Published: August 7, 2017
Williams’ vision led to the creation of the Getty as a multifaceted institution devoted to scholarship, conservation, education and the presentation of the visual arts.
“The Getty today – its global reach and its Southern California presence – is a legacy of Harold M. Williams. He shall be remembered for his enormous contributions to the arts and humanities,” said Maria Hummer-Tuttle, chairman of the Getty Trust board.
Selected to lead the Getty as the board of trustees sought to determine how best to use the considerable resources left by founder J. Paul Getty, Williams and Nancy Englander, the Getty’s director of program planning and analysis, who later became his wife, led the formation of the Getty as an interdisciplinary center for learning and a resource to the world of art and art history. It was Harold Williams who also conceived of the Getty Center, home to the Getty’s four operating programs, and now one of the most visited arts institutions in the United States.

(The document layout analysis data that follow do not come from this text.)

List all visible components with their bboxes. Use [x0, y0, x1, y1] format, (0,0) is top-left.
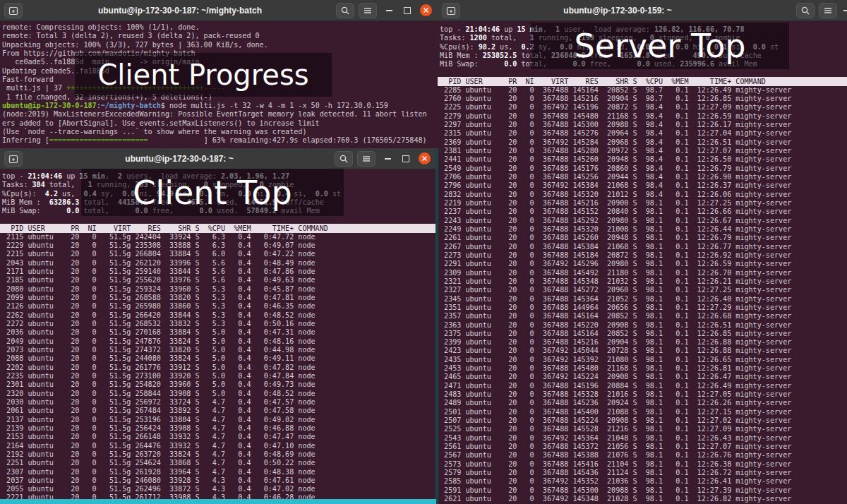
process-row: 2321 ubuntu 20 0 367488 145348 21032 S 9… — [438, 277, 847, 286]
close-icon — [423, 7, 429, 13]
minimize-icon — [385, 158, 391, 160]
process-row: 2543 ubuntu 20 0 367492 145364 21048 S 9… — [438, 434, 847, 443]
search-button[interactable] — [796, 3, 815, 18]
search-button[interactable] — [335, 151, 353, 167]
search-icon — [800, 6, 810, 16]
titlebar[interactable]: ubuntu@ip-172-30-0-187: ~/mighty-batch — [0, 0, 438, 21]
menu-button[interactable] — [819, 3, 837, 18]
terminal-content[interactable]: top - 21:04:46 up 15 min, 2 users, load … — [0, 169, 436, 499]
server-top-caption: Server Top — [531, 23, 789, 69]
menu-icon — [364, 7, 372, 14]
terminal-window-server-top: ubuntu@ip-172-30-0-159: ~ top - 21:04:46… — [438, 0, 847, 504]
menu-button[interactable] — [357, 151, 376, 167]
process-table: PID USER PR NI VIRT RES SHR S %CPU %MEM … — [0, 224, 436, 499]
process-row: 2363 ubuntu 20 0 367488 145220 20908 S 9… — [438, 321, 847, 330]
maximize-button[interactable] — [401, 3, 414, 18]
process-row: 2591 ubuntu 20 0 367488 145300 20988 S 9… — [438, 486, 847, 495]
process-row: 2307 ubuntu 20 0 51.5g 261928 33964 S 4.… — [0, 468, 436, 476]
process-row: 2055 ubuntu 20 0 51.5g 262496 33872 S 4.… — [0, 485, 436, 493]
process-row: 2073 ubuntu 20 0 51.5g 274372 33820 S 5.… — [0, 346, 436, 354]
new-tab-button[interactable] — [4, 151, 23, 167]
process-row: 2561 ubuntu 20 0 367488 145372 21056 S 9… — [438, 443, 847, 451]
menu-icon — [362, 155, 371, 162]
close-icon — [421, 155, 428, 162]
process-row: 2237 ubuntu 20 0 367488 145152 20840 S 9… — [438, 208, 847, 216]
process-row: 2139 ubuntu 20 0 51.5g 256424 33908 S 4.… — [0, 424, 436, 433]
process-row: 2043 ubuntu 20 0 51.5g 262120 33996 S 5.… — [0, 259, 436, 268]
process-row: 2381 ubuntu 20 0 367488 145280 20972 S 9… — [438, 147, 847, 155]
process-row: 2471 ubuntu 20 0 367488 145196 20884 S 9… — [438, 382, 847, 390]
window-title: ubuntu@ip-172-30-0-187: ~ — [28, 148, 330, 169]
process-row: 2088 ubuntu 20 0 51.5g 244080 33824 S 5.… — [0, 354, 436, 363]
process-row: 2202 ubuntu 20 0 51.5g 261776 33912 S 5.… — [0, 364, 436, 372]
close-button[interactable] — [420, 4, 432, 16]
process-row: 2185 ubuntu 20 0 51.5g 255620 33976 S 5.… — [0, 276, 436, 284]
process-row: 2465 ubuntu 20 0 367492 145224 20908 S 9… — [438, 373, 847, 381]
process-row: 2243 ubuntu 20 0 367488 145292 20980 S 9… — [438, 217, 847, 225]
process-row: 2251 ubuntu 20 0 51.5g 254624 33868 S 4.… — [0, 459, 436, 467]
process-row: 2453 ubuntu 20 0 367488 145480 21168 S 9… — [438, 364, 847, 373]
terminal-line: remote: Compressing objects: 100% (1/1),… — [0, 23, 438, 32]
process-row: 2262 ubuntu 20 0 51.5g 266420 33844 S 5.… — [0, 311, 436, 320]
process-row: 2375 ubuntu 20 0 367488 145164 20852 S 9… — [438, 330, 847, 338]
process-table: PID USER PR NI VIRT RES SHR S %CPU %MEM … — [438, 77, 847, 504]
close-button[interactable] — [419, 152, 431, 164]
process-row: 2115 ubuntu 20 0 51.5g 242404 33924 S 6.… — [0, 233, 436, 241]
new-tab-icon — [8, 6, 18, 16]
process-row: 2507 ubuntu 20 0 367488 145224 20908 S 9… — [438, 416, 847, 425]
process-table-header: PID USER PR NI VIRT RES SHR S %CPU %MEM … — [438, 77, 847, 86]
process-row: 2285 ubuntu 20 0 367488 145164 20852 S 9… — [438, 86, 847, 95]
process-row: 2235 ubuntu 20 0 51.5g 273100 33920 S 5.… — [0, 372, 436, 380]
process-row: 2327 ubuntu 20 0 367488 145272 20960 S 9… — [438, 286, 847, 294]
process-row: 2832 ubuntu 20 0 367488 145320 21012 S 9… — [438, 191, 847, 199]
process-row: 2099 ubuntu 20 0 51.5g 268588 33820 S 5.… — [0, 294, 436, 302]
titlebar[interactable]: ubuntu@ip-172-30-0-187: ~ — [0, 148, 436, 169]
menu-button[interactable] — [359, 3, 377, 18]
terminal-line: ers added to [AbortSignal]. Use events.s… — [0, 119, 438, 128]
process-row: 2215 ubuntu 20 0 51.5g 266804 33884 S 6.… — [0, 250, 436, 258]
background-window-strip — [0, 499, 436, 504]
process-row: 2267 ubuntu 20 0 367488 145384 21068 S 9… — [438, 243, 847, 251]
window-divider — [435, 148, 438, 504]
process-row: 2036 ubuntu 20 0 51.5g 270168 33884 S 5.… — [0, 328, 436, 337]
process-row: 2525 ubuntu 20 0 367488 145528 21216 S 9… — [438, 425, 847, 433]
titlebar[interactable]: ubuntu@ip-172-30-0-159: ~ — [438, 0, 847, 21]
new-tab-button[interactable] — [4, 3, 23, 18]
process-row: 2171 ubuntu 20 0 51.5g 259140 33844 S 5.… — [0, 268, 436, 276]
process-row: 2435 ubuntu 20 0 367492 145392 21080 S 9… — [438, 356, 847, 364]
client-top-caption: Client Top — [81, 169, 344, 216]
minimize-button[interactable] — [383, 3, 395, 18]
maximize-button[interactable] — [400, 151, 412, 167]
process-row: 2229 ubuntu 20 0 51.5g 235308 33888 S 6.… — [0, 241, 436, 250]
search-button[interactable] — [336, 3, 354, 18]
terminal-content[interactable]: top - 21:04:46 up 15 min, 1 user, load a… — [438, 21, 847, 504]
new-tab-button[interactable] — [442, 3, 460, 18]
process-row: 2501 ubuntu 20 0 367488 145400 21088 S 9… — [438, 408, 847, 416]
process-row: 2441 ubuntu 20 0 367488 145260 20948 S 9… — [438, 155, 847, 164]
process-row: 2192 ubuntu 20 0 51.5g 263720 33824 S 4.… — [0, 450, 436, 459]
process-row: 2760 ubuntu 20 0 367488 145216 20904 S 9… — [438, 95, 847, 103]
minimize-button[interactable] — [840, 3, 847, 18]
process-row: 2369 ubuntu 20 0 367492 145284 20968 S 9… — [438, 138, 847, 147]
process-row: 2030 ubuntu 20 0 51.5g 256972 33724 S 4.… — [0, 398, 436, 407]
process-row: 2221 ubuntu 20 0 51.5g 261712 33988 S 4.… — [0, 493, 436, 499]
process-row: 2309 ubuntu 20 0 367488 145492 21180 S 9… — [438, 269, 847, 277]
process-row: 2585 ubuntu 20 0 367492 145352 21036 S 9… — [438, 477, 847, 486]
search-icon — [339, 154, 349, 164]
process-row: 2164 ubuntu 20 0 51.5g 264476 33932 S 4.… — [0, 442, 436, 450]
process-row: 2225 ubuntu 20 0 367492 145196 20872 S 9… — [438, 103, 847, 112]
process-row: 2549 ubuntu 20 0 367488 145176 20860 S 9… — [438, 164, 847, 173]
process-row: 2579 ubuntu 20 0 367488 145436 21124 S 9… — [438, 469, 847, 477]
terminal-line: Unpacking objects: 100% (3/3), 727 bytes… — [0, 41, 438, 49]
process-row: 2219 ubuntu 20 0 367488 145216 20900 S 9… — [438, 199, 847, 208]
process-row: 2706 ubuntu 20 0 367488 145256 20944 S 9… — [438, 173, 847, 181]
process-row: 2573 ubuntu 20 0 367488 145416 21104 S 9… — [438, 460, 847, 469]
process-row: 2621 ubuntu 20 0 367492 145348 21028 S 9… — [438, 495, 847, 503]
process-row: 2279 ubuntu 20 0 367488 145480 21168 S 9… — [438, 112, 847, 121]
terminal-line: (node:2019) MaxListenersExceededWarning:… — [0, 110, 438, 119]
process-row: 2297 ubuntu 20 0 367488 145300 20988 S 9… — [438, 121, 847, 129]
process-row: 2483 ubuntu 20 0 367488 145328 21016 S 9… — [438, 390, 847, 399]
maximize-icon — [404, 7, 411, 14]
minimize-button[interactable] — [381, 151, 394, 167]
process-row: 2301 ubuntu 20 0 51.5g 254820 33960 S 5.… — [0, 380, 436, 389]
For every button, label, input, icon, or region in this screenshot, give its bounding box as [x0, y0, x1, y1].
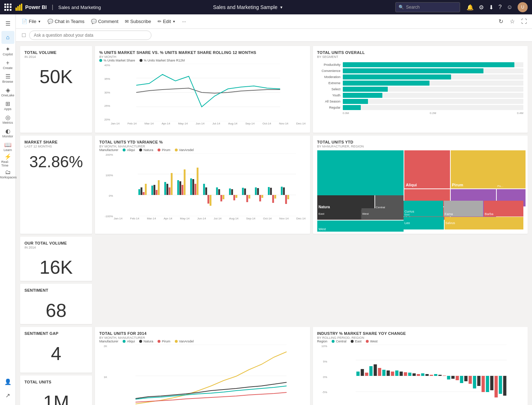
settings-icon[interactable]: ⚙	[479, 4, 484, 11]
axis-02m: 0.2M	[430, 112, 436, 115]
qa-input[interactable]	[29, 31, 151, 40]
treemap-aliqui[interactable]: Aliqui	[404, 150, 450, 188]
bar-label-regular: Regular	[317, 106, 341, 109]
treemap-natura-central[interactable]: Central	[375, 195, 404, 210]
svg-rect-79	[486, 376, 489, 392]
bar-row-youth: Youth	[317, 93, 524, 98]
tu2014-natura-label: Natura	[144, 340, 153, 343]
sidebar-item-home[interactable]: ⌂	[1, 31, 14, 44]
apps-grid-icon[interactable]	[4, 4, 12, 11]
sidebar-item-apps[interactable]: ⊞ Apps	[1, 99, 14, 112]
svg-rect-52	[262, 195, 263, 198]
treemap-fama[interactable]: Fama	[444, 201, 483, 217]
file-button[interactable]: 📄 File ▼	[19, 17, 44, 26]
download-icon[interactable]: ⬇	[489, 4, 494, 11]
copilot-icon: ✦	[5, 46, 10, 52]
market-share-subtitle: BY MONTH	[99, 55, 306, 59]
total-volume-value: 50K	[24, 67, 88, 86]
sidebar-item-copilot[interactable]: ✦ Copilot	[1, 45, 14, 58]
sidebar-item-learn[interactable]: 📖 Learn	[1, 140, 14, 153]
tu2014-dot-pirum	[158, 340, 160, 343]
bar-fill-regular	[343, 105, 361, 110]
treemap-po[interactable]: Po...	[497, 150, 526, 188]
our-total-volume-card: Our Total Volume IN 2014 16K	[20, 237, 92, 281]
dashboard-row-3: Sentiment Gap 4 Total Units 1M Total Uni…	[20, 327, 528, 405]
svg-rect-76	[447, 376, 450, 379]
svg-rect-99	[442, 376, 446, 376]
chat-teams-button[interactable]: 💬 Chat in Teams	[45, 17, 87, 26]
treemap-natura-main[interactable]: Natura	[317, 195, 375, 210]
treemap-va-west[interactable]: West	[317, 220, 404, 232]
bar-track-youth	[343, 93, 524, 98]
svg-rect-101	[468, 376, 472, 384]
report-title-area[interactable]: Sales and Marketing Sample ▼	[213, 4, 283, 10]
search-box[interactable]: 🔍 Search	[395, 2, 460, 12]
fullscreen-button[interactable]: ⛶	[519, 17, 529, 26]
notifications-icon[interactable]: 🔔	[467, 4, 474, 11]
left-col-3: Sentiment Gap 4 Total Units 1M	[20, 327, 92, 405]
sidebar-item-expand[interactable]: ↗	[1, 389, 14, 402]
edit-button[interactable]: ✏ Edit ▼	[155, 17, 178, 26]
industry-subtitle: BY ROLLING PERIOD, REGION	[317, 336, 524, 340]
legend-ms-label: % Units Market Share	[104, 59, 135, 62]
treemap-east-bottom[interactable]: East	[317, 208, 361, 219]
sidebar-item-realtime[interactable]: ⚡ Real-Time	[1, 154, 14, 167]
svg-rect-57	[281, 187, 283, 195]
svg-rect-75	[434, 374, 437, 376]
bar-label-allseason: All Season	[317, 100, 341, 103]
bar-fill-youth	[343, 93, 383, 98]
market-share-legend: % Units Market Share % Units Market Shar…	[99, 59, 306, 62]
file-icon: 📄	[22, 19, 27, 24]
svg-rect-85	[412, 373, 415, 376]
user-avatar[interactable]: U	[518, 2, 528, 12]
sidebar-item-create[interactable]: + Create	[1, 58, 14, 71]
sidebar-item-onelake[interactable]: ◈ OneLake	[1, 86, 14, 99]
svg-rect-39	[220, 195, 222, 201]
industry-east-label: East	[355, 340, 362, 343]
treemap-va-west-label: West	[319, 227, 326, 231]
favorite-button[interactable]: ☆	[508, 17, 517, 26]
emoji-icon[interactable]: ☺	[507, 4, 513, 10]
svg-rect-102	[481, 376, 485, 392]
sidebar-item-monitor[interactable]: ◐ Monitor	[1, 127, 14, 140]
treemap-barba[interactable]: Barba	[484, 201, 523, 217]
treemap-salvus[interactable]: Salvus	[445, 217, 523, 229]
svg-rect-26	[179, 181, 181, 195]
ytd-mfr-label: Manufacturer	[99, 148, 118, 152]
powerbi-logo-icon	[15, 3, 23, 11]
bar-row-productivity: Productivity	[317, 62, 524, 67]
tu2014-legend-aliqui: Aliqui	[123, 340, 135, 343]
svg-rect-32	[197, 168, 199, 195]
treemap-po-label: Po...	[497, 185, 503, 188]
more-options-button[interactable]: ···	[179, 17, 189, 26]
industry-svg	[328, 345, 532, 405]
svg-rect-69	[356, 372, 359, 376]
legend-natura: Natura	[139, 148, 153, 152]
sidebar-item-browse[interactable]: ☰ Browse	[1, 72, 14, 85]
sidebar-label-onelake: OneLake	[1, 94, 14, 97]
help-icon[interactable]: ?	[499, 4, 502, 10]
browse-icon: ☰	[5, 74, 10, 79]
svg-rect-80	[499, 376, 502, 394]
y-label-20: 20%	[104, 118, 110, 121]
tu2014-legend-natura: Natura	[139, 340, 153, 343]
bar-row-regular: Regular	[317, 105, 524, 110]
sidebar-item-account[interactable]: 👤	[1, 376, 14, 388]
search-icon: 🔍	[399, 5, 404, 10]
sidebar-collapse-toggle[interactable]: ☰	[1, 17, 14, 30]
subscribe-button[interactable]: ✉ Subscribe	[122, 17, 154, 26]
subscribe-icon: ✉	[125, 19, 129, 24]
treemap-west-bottom[interactable]: West	[362, 208, 404, 219]
ytd-y-0: 0%	[109, 194, 113, 197]
comment-button[interactable]: 💬 Comment	[88, 17, 121, 26]
qa-bar: ☐	[16, 29, 532, 42]
svg-rect-28	[184, 169, 186, 195]
treemap-currus[interactable]: Currus East	[404, 201, 443, 217]
sidebar-item-metrics[interactable]: ◎ Metrics	[1, 113, 14, 126]
sidebar-item-workspaces[interactable]: 🗂 Workspaces	[1, 168, 14, 181]
svg-rect-92	[503, 376, 506, 396]
legend-ms-dot	[99, 59, 102, 62]
refresh-button[interactable]: ↻	[496, 17, 505, 26]
legend-ms: % Units Market Share	[99, 59, 135, 62]
treemap-leo[interactable]: Leo	[404, 217, 444, 229]
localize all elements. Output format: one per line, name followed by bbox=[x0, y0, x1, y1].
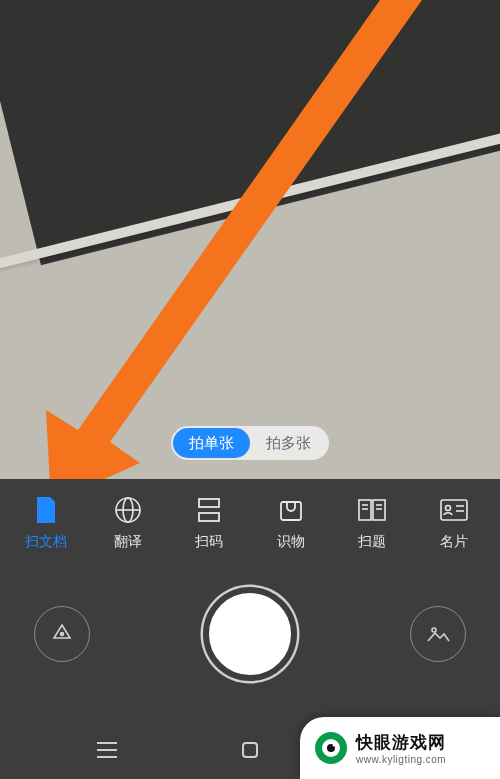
xiaoai-label: 小爱同学 扫一扫 bbox=[445, 423, 489, 447]
card-icon bbox=[439, 495, 469, 525]
xiaoai-icon bbox=[415, 422, 441, 448]
watermark-url: www.kyligting.com bbox=[356, 754, 446, 765]
svg-rect-9 bbox=[373, 500, 385, 520]
pill-container: 拍单张 拍多张 bbox=[171, 426, 329, 460]
watermark-text: 快眼游戏网 www.kyligting.com bbox=[356, 731, 446, 765]
mode-label: 扫题 bbox=[358, 533, 386, 551]
book-icon bbox=[357, 495, 387, 525]
svg-rect-5 bbox=[199, 499, 219, 507]
svg-rect-23 bbox=[243, 743, 257, 757]
bag-icon bbox=[276, 495, 306, 525]
pill-single-shot[interactable]: 拍单张 bbox=[173, 428, 250, 458]
mode-label: 翻译 bbox=[114, 533, 142, 551]
pill-multi-shot[interactable]: 拍多张 bbox=[250, 428, 327, 458]
mode-label: 扫码 bbox=[195, 533, 223, 551]
mode-label: 名片 bbox=[440, 533, 468, 551]
svg-rect-14 bbox=[441, 500, 467, 520]
mode-strip: 扫文档 翻译 扫码 识物 bbox=[0, 495, 500, 551]
document-icon bbox=[31, 495, 61, 525]
mode-question[interactable]: 扫题 bbox=[340, 495, 404, 551]
gallery-button[interactable] bbox=[410, 606, 466, 662]
watermark-title: 快眼游戏网 bbox=[356, 731, 446, 754]
svg-rect-8 bbox=[359, 500, 371, 520]
watermark-badge: 快眼游戏网 www.kyligting.com bbox=[300, 717, 500, 779]
xiaoai-line1: 小爱同学 bbox=[445, 423, 489, 435]
nav-recent[interactable] bbox=[87, 730, 127, 770]
svg-point-1 bbox=[427, 435, 429, 437]
mode-business-card[interactable]: 名片 bbox=[422, 495, 486, 551]
watermark-icon bbox=[314, 731, 348, 765]
viewfinder-dark-surface bbox=[0, 0, 500, 265]
mode-scan-document[interactable]: 扫文档 bbox=[14, 495, 78, 551]
capture-controls bbox=[0, 587, 500, 681]
xiaoai-line2: 扫一扫 bbox=[445, 435, 489, 447]
mode-identify[interactable]: 识物 bbox=[259, 495, 323, 551]
camera-viewfinder bbox=[0, 0, 500, 479]
nav-home[interactable] bbox=[230, 730, 270, 770]
xiaoai-scan-badge[interactable]: 小爱同学 扫一扫 bbox=[415, 422, 489, 448]
mode-translate[interactable]: 翻译 bbox=[96, 495, 160, 551]
shutter-button[interactable] bbox=[203, 587, 297, 681]
ai-button[interactable] bbox=[34, 606, 90, 662]
svg-point-18 bbox=[61, 633, 64, 636]
mode-label: 识物 bbox=[277, 533, 305, 551]
svg-rect-6 bbox=[199, 513, 219, 521]
mode-qr-scan[interactable]: 扫码 bbox=[177, 495, 241, 551]
svg-point-19 bbox=[432, 628, 436, 632]
scan-icon bbox=[194, 495, 224, 525]
globe-icon bbox=[113, 495, 143, 525]
svg-point-15 bbox=[445, 506, 450, 511]
mode-label: 扫文档 bbox=[25, 533, 67, 551]
svg-point-27 bbox=[333, 744, 336, 747]
camera-scan-screen: 拍单张 拍多张 小爱同学 扫一扫 扫文档 翻译 bbox=[0, 0, 500, 779]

“Harold envisioned and then built the Getty Center as a museum, library, laboratories and public spaces for the greater appreciation, understanding and conservation of the world’s artistic legacy. We are all deeply in his debt,” said James Cuno.
Williams retired as president and chief executive officer soon after the Getty Center opened in 1997, but he continued to maintain an office at the Getty Center and showed a lively interest in the work of the Getty, attending meetings and events. He was an active and respected member of the Getty community for the rest of his life.
Williams was honored by the Getty Trustees in 2013, together with Nancy, when they were the recipients of the inaugural J. Paul Getty Medal.
A memorial service is planned for the fall.